I’m spinning this out of PEP 751: now with graphs! to avoid derailing the topic there too much.
Today the Python packaging ecosystem supports dynamic metadata. This in theory can be use with almost any key in pyproject.toml
but most commonly causes problems with version
where it’s also very commonly used. The reasons people like to use dynamic metadata are not too surprising and on the surface it sounds really convenient!
Unfortunately having metadata be dynamic causes challenges and they are a pretty significant tax to the ecosystem. So in some sense it would be nice to be able to do the same thing, but without actually being dynamic.

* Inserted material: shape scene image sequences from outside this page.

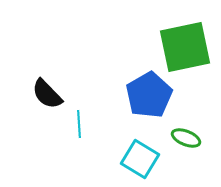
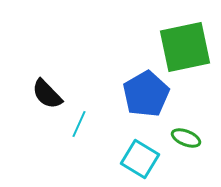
blue pentagon: moved 3 px left, 1 px up
cyan line: rotated 28 degrees clockwise
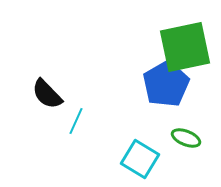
blue pentagon: moved 20 px right, 10 px up
cyan line: moved 3 px left, 3 px up
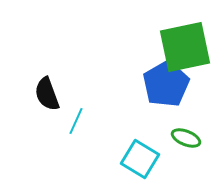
black semicircle: rotated 24 degrees clockwise
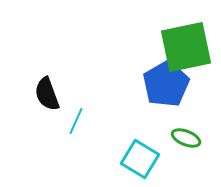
green square: moved 1 px right
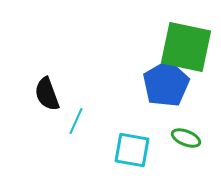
green square: rotated 24 degrees clockwise
cyan square: moved 8 px left, 9 px up; rotated 21 degrees counterclockwise
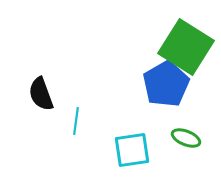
green square: rotated 20 degrees clockwise
black semicircle: moved 6 px left
cyan line: rotated 16 degrees counterclockwise
cyan square: rotated 18 degrees counterclockwise
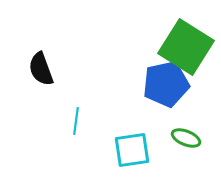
blue pentagon: rotated 18 degrees clockwise
black semicircle: moved 25 px up
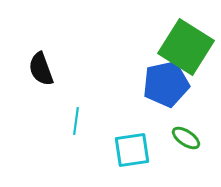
green ellipse: rotated 12 degrees clockwise
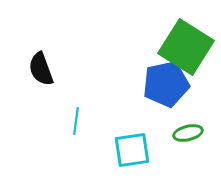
green ellipse: moved 2 px right, 5 px up; rotated 48 degrees counterclockwise
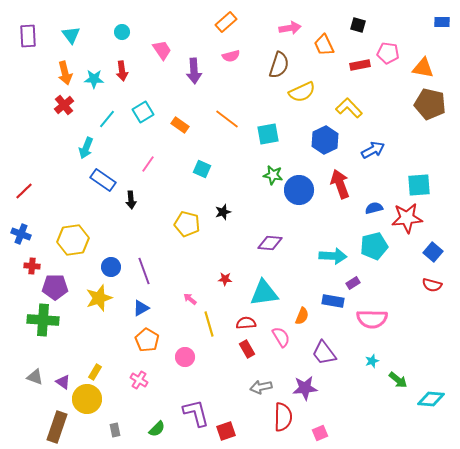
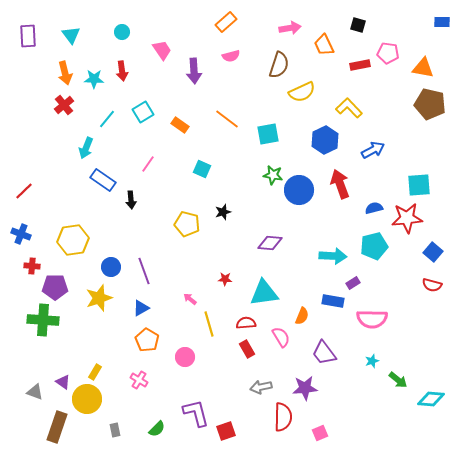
gray triangle at (35, 377): moved 15 px down
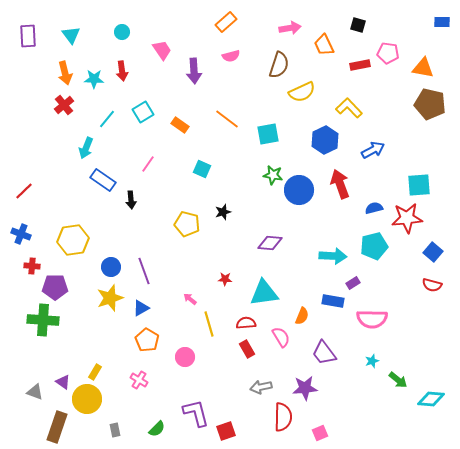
yellow star at (99, 298): moved 11 px right
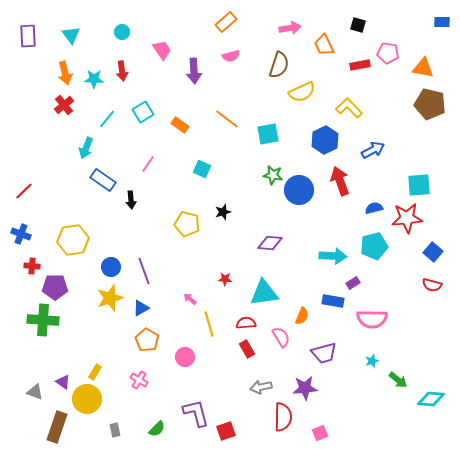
red arrow at (340, 184): moved 3 px up
purple trapezoid at (324, 353): rotated 68 degrees counterclockwise
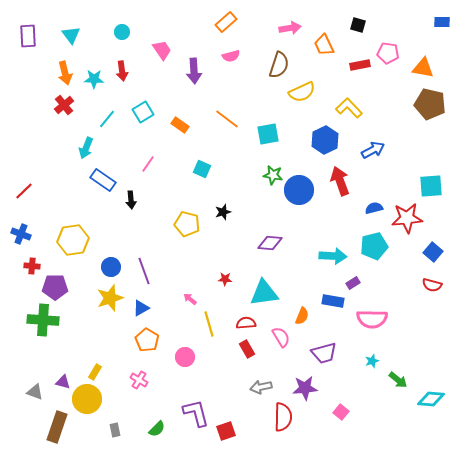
cyan square at (419, 185): moved 12 px right, 1 px down
purple triangle at (63, 382): rotated 21 degrees counterclockwise
pink square at (320, 433): moved 21 px right, 21 px up; rotated 28 degrees counterclockwise
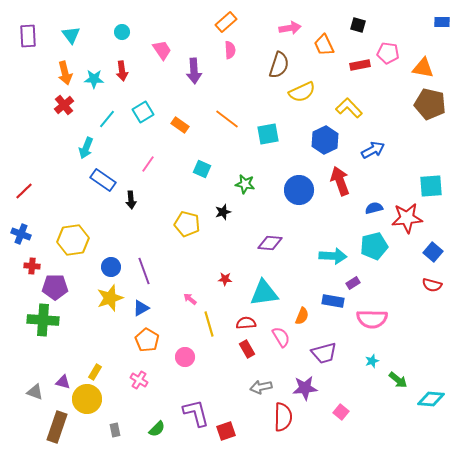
pink semicircle at (231, 56): moved 1 px left, 6 px up; rotated 78 degrees counterclockwise
green star at (273, 175): moved 28 px left, 9 px down
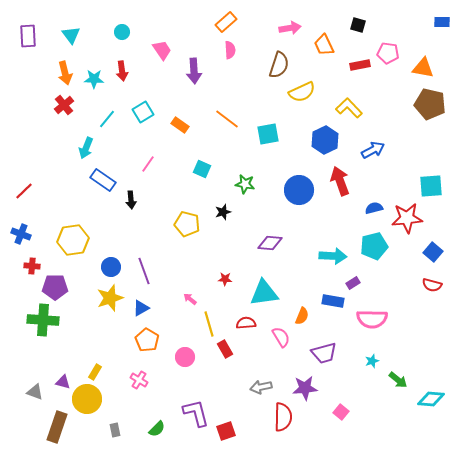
red rectangle at (247, 349): moved 22 px left
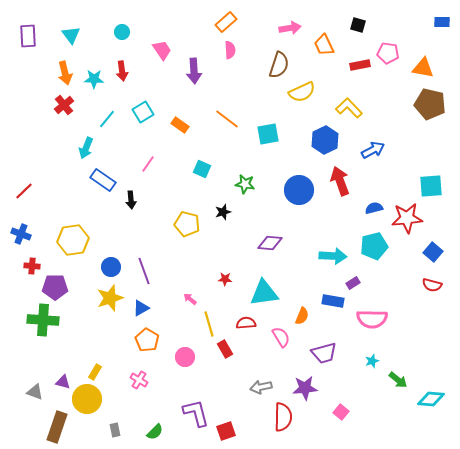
green semicircle at (157, 429): moved 2 px left, 3 px down
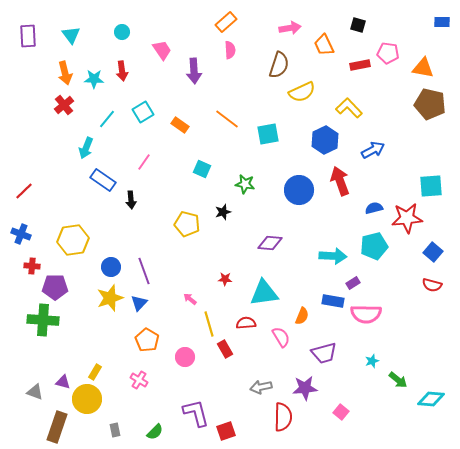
pink line at (148, 164): moved 4 px left, 2 px up
blue triangle at (141, 308): moved 2 px left, 5 px up; rotated 18 degrees counterclockwise
pink semicircle at (372, 319): moved 6 px left, 5 px up
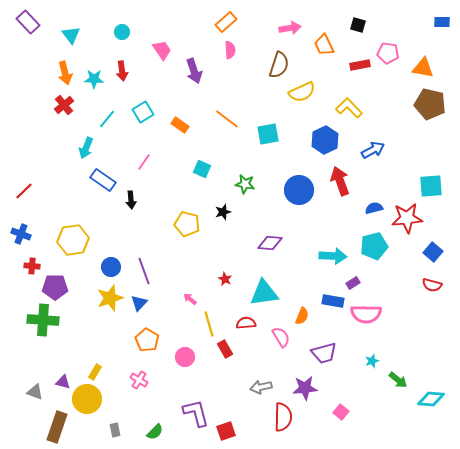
purple rectangle at (28, 36): moved 14 px up; rotated 40 degrees counterclockwise
purple arrow at (194, 71): rotated 15 degrees counterclockwise
red star at (225, 279): rotated 24 degrees clockwise
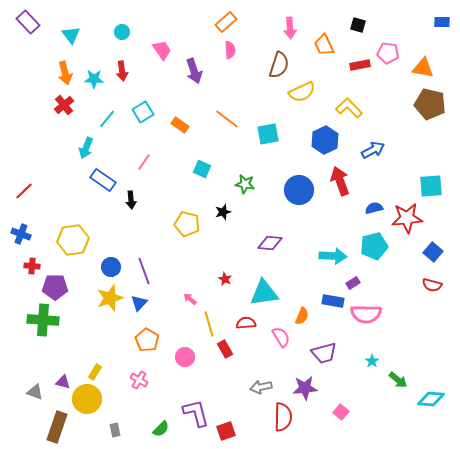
pink arrow at (290, 28): rotated 95 degrees clockwise
cyan star at (372, 361): rotated 16 degrees counterclockwise
green semicircle at (155, 432): moved 6 px right, 3 px up
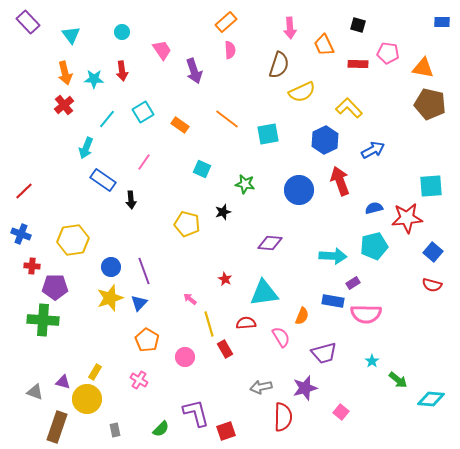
red rectangle at (360, 65): moved 2 px left, 1 px up; rotated 12 degrees clockwise
purple star at (305, 388): rotated 10 degrees counterclockwise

So I was thinking maybe we have a discussion here why dynamic metadata is used and what alternatives would be, that are not actually dynamic, or at least are not quite as dynamic.
Challenges:
-
Caching: caching of dynamic metadata is hard, because it’s not known what can invalidate it.
-
Build dependencies needed: in order to retrieve dynamic metadata you first need to install the dependencies necessary to run the code that emits that metadata. This can be a rather expensive step which can dramatically slow down package installation. In particular it punishes systems like
uv
that want to automatically re-sync the virtualenv constantly. The time spent resolving metadata dynamically for a single package can be slower than all other operations[1]. -
Unstable metadata: dynamic metadata is often taking external state such as git commits or general git status into account, which results in metadata changing under the hood without the installer or resolver knowing about it. Yet that metadata is in fact frozen in the metadata upon installation. This is particularly odd for editable installs where you might have installed the package at version
0.0.1+deadbeef
, but you are already multiple commits away from that. In the past that often meant that entrypoints no longer found the package, and you had to runpip install --editable
again.
Uses of Dynamic Metadata:
-
version
: pretty commonly people try to make version match the latest git tag, the current git revision hash or similar. In part the motivation here is to also just sync up__version__
in a package with the installed metadata. -
dependencies
(and other keys with similar functionality): a motivating example for this I have seen is to make the attribute match a providedrequirements.txt
file. Sometimes it’s also just set as dynamic because for legacy reasons the requirements are still set insetup.py
. -
readme
: this surprised me, but there is a packagehatch-fancy-pypi-readme
that has some adoption which apparently re-composes the readme from other inputs -
scripts
,gui-scripts
,entry-points
: these are typically set when used with setuptools (eg: whensetup.py
is still in use)
Complicating factors:
- non-installed packages: I don’t know how much of a problem this is still today, but one of the reasons people cannot use the common pattern
__version__ = importlib.metadata.version("MyDist")
is that they support importing a package without (editable or else) installation.
When dynamic metadata is not an issue:
- As more and more packages are published as wheels, dynamic metadata becomes less of an issue as the metadata is frozen within the wheel. It’s thus more of an issue for editable installs and sdist installations.
I intentionally don’t want to prime this topic with proposed solutions or alternatives and see if we can do some basic brainstorming here of what a world would look like that does not have dynamic metadata, or greatly cuts down on how much dynamic metadata is permitted.
Motivating example: you can put your version to an attribute like
package.__version__
with the setuptools backend. Importing that package on some large applications can take seconds, if that root package in itself decides to import part of the system. Sometimes this involves shelling out togit
or other tools to read version information. ↩︎